Despite the fact that I was about as approachable as a razor blade, David kept asking me out and trying, with no success, to break through.
Until the day he sent flowers. That morning, he made a dent. That morning, after spending a half hour searching for a shirt that would cover the bruise on my throat from my backstage accident, after finding the empty cigarette carton in my purse and thinking of the fate those cigarettes had met, which had very nearly been my own, I was ready for a change. I called David to thank him for the flowers and he told me he had a proposition for me—a work-related one. He’d like me to play the lead in an indie film he’d written and was shooting in his hometown in Tennessee next month. He was moving back there, at least for the time being, and would fly me out for a week of shooting now, and another week in a few months. It was a love story—the movie, that is. The collaboration, on the other hand, would be strictly professional, he assured me. He knew I wasn’t looking for anything more.
A month later, I was flying south on a discount-fare puddle jumper. David was waiting at the airport to drive me back to his parents’ house, where the out-of-towners—myself and an actor friend from college named Paul—were staying. David wheeled my suitcase through a hallway lined with framed school pictures into his childhood bedroom.

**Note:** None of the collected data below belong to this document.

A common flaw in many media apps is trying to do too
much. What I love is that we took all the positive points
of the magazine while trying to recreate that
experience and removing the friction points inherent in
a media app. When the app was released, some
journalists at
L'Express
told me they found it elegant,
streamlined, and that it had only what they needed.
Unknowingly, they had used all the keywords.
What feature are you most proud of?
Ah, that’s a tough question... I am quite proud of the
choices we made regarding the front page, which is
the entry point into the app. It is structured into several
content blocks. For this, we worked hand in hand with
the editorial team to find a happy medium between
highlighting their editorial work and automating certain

Model airplanes hung from the ceiling and piles of Marvel comic books in plastic sleeves filled the shelf behind the bed.

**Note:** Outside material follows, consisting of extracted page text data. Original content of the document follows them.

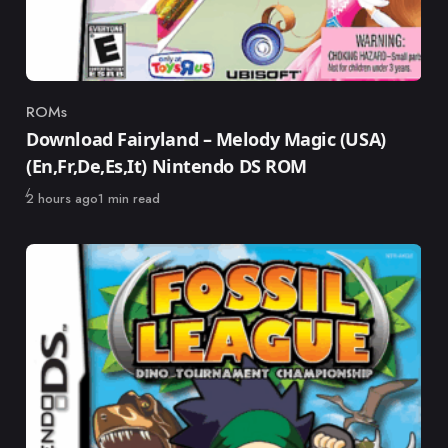
ROMs
Category
Download Fairyland – Melody Magic (USA)
(En,Fr,De,Es,It) Nintendo DS ROM
Published
2 hours ago
1 min read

“You can sleep here, and Paul will be in my sister’s old room,” he explained.
“Where are you sleeping?” I asked, leaning back on the bed with what I thought was a potent air of seduction.
“On the couch,” he replied.
“You don’t have to sleep on the couch,” I pressed, rolling on to my side to amplify my cleavage.

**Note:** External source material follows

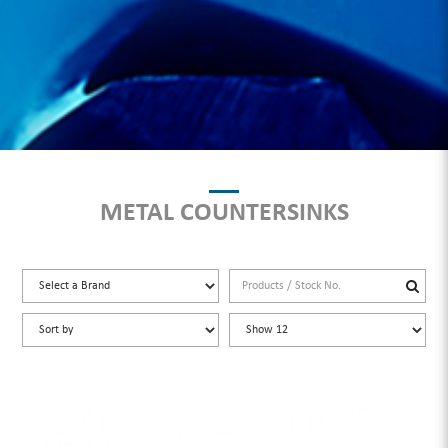
METAL COUNTERSINKS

To which bald-faced advance, he laughed.
“You better get
some sleep,” he recommended, walking to the door. “I’m waking you early tomorrow to start shooting.”
What the hell? I thought.
“Oh, and I meant to ask.” David paused in the doorframe. “You can drive, right? I’m leaving early to set up and I bet you’ll want to do hair and makeup here, instead of on the mountain. So I’ll leave you the keys to my mom’s car?”
“Sounds great,” I lied.
A little later that night, after I heard Paul shut his door and the TV turn off in David’s parents’ room, I sneaked into the living room. At least, I tried to sneak. I was about as stealthy as a drunk rhinoceros. It was pitch-dark in the hallway and as I groped my way through, I managed to knock every single one of those school pictures out of whack. Once out of the hallway, I followed the sounds of a crackling fire to the living room where David lay sleeping on the couch, his face illuminated by the light of the flames. He wasn’t waiting up for me, all knotted up with desire, as I’d expected. He was conked out, with a Lord of the Rings blanket circa 1982 pulled up to his chin.
As I sat on the couch and watched him sleep, an unsettling warmth spread through my body.
He looks so peaceful, I thought. Better not wake him.
Instead, I “crept” back to my bedroom, knocking over a decorative vase in the process, and spent a good hour or two snooping around. I flipped through spiral notebooks filled with poetry David had written from the ages of eight to seventeen and sifted through a stack of birthday cards he’d saved from various grandparents. I found an envelope of photos from prom and some old programs from high school musicals he’d starred in. By the time David woke me in the morning for our first day of shooting, a small but inarguable crack had formed in my armor.
The crack on the siding of his parents’ house when I backed the car into it the next morning—that wasn’t so small.
“Honey, why don’t you let me drive you over to the mountain,” drawled David’s mother when she heard the thud. “I don’t mind.”